(Supplied entries)

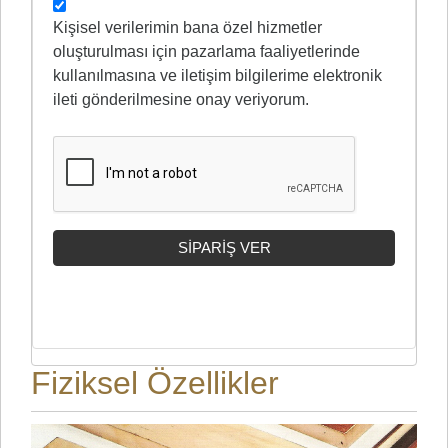
Kişisel verilerimin bana özel hizmetler
oluşturulması için pazarlama faaliyetlerinde
kullanılmasına ve iletişim bilgilerime elektronik
ileti gönderilmesine onay veriyorum.
Fiziksel Özellikler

(End Supplied entries)

**Exercise directions**
Return exactly the lines from the one containing "oluşturulması için pazarlama faaliyetlerinde" to the last line of the data, and nothing more.

**Result of this exercise**
oluşturulması için pazarlama faaliyetlerinde
kullanılmasına ve iletişim bilgilerime elektronik
ileti gönderilmesine onay veriyorum.
Fiziksel Özellikler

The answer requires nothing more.